What needs to be done: Whenever a line in the listing contains "Lewes", copy that line.

Supplied records:
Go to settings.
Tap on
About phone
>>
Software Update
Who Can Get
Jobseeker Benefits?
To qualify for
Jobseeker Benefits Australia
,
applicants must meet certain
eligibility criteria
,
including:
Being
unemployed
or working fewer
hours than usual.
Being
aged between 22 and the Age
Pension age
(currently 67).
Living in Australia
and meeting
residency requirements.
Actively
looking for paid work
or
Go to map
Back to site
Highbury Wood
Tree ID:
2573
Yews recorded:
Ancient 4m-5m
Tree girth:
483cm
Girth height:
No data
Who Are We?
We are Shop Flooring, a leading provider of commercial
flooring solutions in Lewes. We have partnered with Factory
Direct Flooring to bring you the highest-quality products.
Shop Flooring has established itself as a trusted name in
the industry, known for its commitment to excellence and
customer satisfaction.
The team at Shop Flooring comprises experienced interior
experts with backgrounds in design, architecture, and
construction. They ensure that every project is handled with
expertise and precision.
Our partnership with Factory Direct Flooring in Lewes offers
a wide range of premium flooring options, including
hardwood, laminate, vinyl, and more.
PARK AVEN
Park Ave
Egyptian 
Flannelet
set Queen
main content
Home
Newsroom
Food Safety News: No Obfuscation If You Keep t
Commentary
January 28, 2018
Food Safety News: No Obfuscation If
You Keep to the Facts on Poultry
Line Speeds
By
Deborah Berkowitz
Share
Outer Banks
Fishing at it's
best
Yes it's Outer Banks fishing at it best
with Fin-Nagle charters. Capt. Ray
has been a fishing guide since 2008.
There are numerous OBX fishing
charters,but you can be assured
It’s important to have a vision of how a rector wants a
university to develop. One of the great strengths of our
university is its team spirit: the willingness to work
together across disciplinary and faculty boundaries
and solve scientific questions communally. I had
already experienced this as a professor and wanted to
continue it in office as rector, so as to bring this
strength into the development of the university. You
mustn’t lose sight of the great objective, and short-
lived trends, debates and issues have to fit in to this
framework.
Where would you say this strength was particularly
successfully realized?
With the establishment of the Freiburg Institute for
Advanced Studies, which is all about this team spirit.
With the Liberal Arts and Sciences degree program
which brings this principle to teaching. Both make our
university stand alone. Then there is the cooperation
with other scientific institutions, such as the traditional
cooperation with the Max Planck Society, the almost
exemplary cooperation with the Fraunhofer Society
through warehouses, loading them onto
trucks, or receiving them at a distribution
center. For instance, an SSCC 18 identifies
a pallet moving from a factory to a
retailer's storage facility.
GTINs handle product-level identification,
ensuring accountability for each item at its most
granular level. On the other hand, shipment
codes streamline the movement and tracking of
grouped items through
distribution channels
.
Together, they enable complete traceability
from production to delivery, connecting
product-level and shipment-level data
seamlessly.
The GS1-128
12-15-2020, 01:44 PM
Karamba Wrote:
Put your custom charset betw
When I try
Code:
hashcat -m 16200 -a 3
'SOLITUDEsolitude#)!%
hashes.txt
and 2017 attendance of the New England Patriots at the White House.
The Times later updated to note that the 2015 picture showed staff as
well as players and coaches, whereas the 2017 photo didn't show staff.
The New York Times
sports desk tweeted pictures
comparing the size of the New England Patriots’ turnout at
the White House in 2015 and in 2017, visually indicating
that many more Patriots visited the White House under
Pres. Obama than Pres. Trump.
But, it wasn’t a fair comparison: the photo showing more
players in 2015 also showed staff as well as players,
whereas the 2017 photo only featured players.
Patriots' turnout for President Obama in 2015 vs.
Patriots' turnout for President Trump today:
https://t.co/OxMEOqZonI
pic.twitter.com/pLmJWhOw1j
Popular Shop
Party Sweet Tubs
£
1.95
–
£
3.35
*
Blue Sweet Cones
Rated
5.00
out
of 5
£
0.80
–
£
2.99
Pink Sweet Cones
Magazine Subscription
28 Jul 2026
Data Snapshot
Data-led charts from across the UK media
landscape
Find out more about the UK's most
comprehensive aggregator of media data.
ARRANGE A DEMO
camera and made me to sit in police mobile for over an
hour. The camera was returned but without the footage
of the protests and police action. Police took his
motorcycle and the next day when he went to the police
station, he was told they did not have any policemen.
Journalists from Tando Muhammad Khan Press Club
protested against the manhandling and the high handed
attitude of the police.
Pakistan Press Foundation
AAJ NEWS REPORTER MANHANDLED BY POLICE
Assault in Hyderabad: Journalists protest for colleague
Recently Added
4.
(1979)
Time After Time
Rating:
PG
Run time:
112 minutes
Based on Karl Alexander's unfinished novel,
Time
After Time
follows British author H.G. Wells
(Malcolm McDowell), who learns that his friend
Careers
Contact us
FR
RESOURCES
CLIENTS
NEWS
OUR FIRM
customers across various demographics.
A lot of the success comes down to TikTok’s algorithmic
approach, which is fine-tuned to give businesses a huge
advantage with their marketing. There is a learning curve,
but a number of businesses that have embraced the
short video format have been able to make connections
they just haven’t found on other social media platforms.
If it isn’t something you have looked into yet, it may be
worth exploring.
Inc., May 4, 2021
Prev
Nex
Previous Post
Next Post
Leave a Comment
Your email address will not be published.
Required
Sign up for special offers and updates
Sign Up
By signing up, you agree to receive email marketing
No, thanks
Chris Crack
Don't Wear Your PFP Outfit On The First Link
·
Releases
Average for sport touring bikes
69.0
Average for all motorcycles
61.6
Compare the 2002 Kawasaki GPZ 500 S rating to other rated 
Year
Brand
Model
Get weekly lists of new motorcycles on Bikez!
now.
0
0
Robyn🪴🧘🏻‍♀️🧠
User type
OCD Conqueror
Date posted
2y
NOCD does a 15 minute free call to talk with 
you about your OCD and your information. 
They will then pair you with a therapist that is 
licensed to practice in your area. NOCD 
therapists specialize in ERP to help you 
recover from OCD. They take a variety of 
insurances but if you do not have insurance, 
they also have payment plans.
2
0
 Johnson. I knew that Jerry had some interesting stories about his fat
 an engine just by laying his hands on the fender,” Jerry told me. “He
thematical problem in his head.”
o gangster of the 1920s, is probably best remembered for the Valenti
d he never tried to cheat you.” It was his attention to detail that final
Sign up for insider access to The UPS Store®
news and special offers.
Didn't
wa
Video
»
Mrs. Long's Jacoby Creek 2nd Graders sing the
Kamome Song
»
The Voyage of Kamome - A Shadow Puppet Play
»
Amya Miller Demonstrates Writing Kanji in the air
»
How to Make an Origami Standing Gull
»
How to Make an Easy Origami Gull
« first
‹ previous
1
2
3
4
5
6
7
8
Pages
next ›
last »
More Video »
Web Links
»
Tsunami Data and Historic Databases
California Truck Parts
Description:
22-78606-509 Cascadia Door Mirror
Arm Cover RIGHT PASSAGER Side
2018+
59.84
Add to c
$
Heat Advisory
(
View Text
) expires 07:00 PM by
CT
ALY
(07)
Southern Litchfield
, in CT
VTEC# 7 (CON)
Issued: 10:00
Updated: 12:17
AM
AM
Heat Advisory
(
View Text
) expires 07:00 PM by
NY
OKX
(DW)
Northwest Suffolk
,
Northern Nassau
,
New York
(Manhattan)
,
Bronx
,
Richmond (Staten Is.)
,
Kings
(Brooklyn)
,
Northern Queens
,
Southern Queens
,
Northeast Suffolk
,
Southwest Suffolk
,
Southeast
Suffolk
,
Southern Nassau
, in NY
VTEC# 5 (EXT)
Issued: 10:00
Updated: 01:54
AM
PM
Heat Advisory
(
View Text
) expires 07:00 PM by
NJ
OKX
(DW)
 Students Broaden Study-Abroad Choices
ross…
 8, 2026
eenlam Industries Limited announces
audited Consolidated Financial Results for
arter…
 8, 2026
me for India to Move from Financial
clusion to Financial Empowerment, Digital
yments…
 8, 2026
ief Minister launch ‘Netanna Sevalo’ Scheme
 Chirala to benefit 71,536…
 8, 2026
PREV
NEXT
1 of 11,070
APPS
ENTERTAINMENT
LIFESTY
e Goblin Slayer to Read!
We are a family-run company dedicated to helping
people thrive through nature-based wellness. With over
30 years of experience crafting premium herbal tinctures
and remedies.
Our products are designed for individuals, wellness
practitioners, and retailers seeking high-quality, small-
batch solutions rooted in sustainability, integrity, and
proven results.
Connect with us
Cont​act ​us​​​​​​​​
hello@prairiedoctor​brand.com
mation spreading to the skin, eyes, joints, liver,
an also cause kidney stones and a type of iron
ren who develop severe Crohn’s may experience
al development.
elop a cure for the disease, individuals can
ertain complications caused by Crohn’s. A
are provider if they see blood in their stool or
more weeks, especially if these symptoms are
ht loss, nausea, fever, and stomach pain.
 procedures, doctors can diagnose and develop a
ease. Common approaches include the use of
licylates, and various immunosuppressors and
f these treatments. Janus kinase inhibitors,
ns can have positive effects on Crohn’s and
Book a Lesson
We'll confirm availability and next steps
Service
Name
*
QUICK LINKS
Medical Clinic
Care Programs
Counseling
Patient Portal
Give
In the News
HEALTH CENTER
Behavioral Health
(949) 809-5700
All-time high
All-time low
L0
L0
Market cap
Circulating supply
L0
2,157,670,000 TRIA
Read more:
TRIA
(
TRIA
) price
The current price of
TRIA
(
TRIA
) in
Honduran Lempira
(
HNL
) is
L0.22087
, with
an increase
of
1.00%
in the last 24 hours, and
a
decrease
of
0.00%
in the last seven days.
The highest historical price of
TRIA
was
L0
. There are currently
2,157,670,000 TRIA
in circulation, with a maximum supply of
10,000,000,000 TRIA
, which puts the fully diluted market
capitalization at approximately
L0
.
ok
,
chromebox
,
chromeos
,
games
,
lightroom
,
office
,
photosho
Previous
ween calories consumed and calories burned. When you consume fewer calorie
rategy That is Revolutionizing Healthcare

Output of the exercise:
flooring solutions in Lewes. We have partnered with Factory
Our partnership with Factory Direct Flooring in Lewes offers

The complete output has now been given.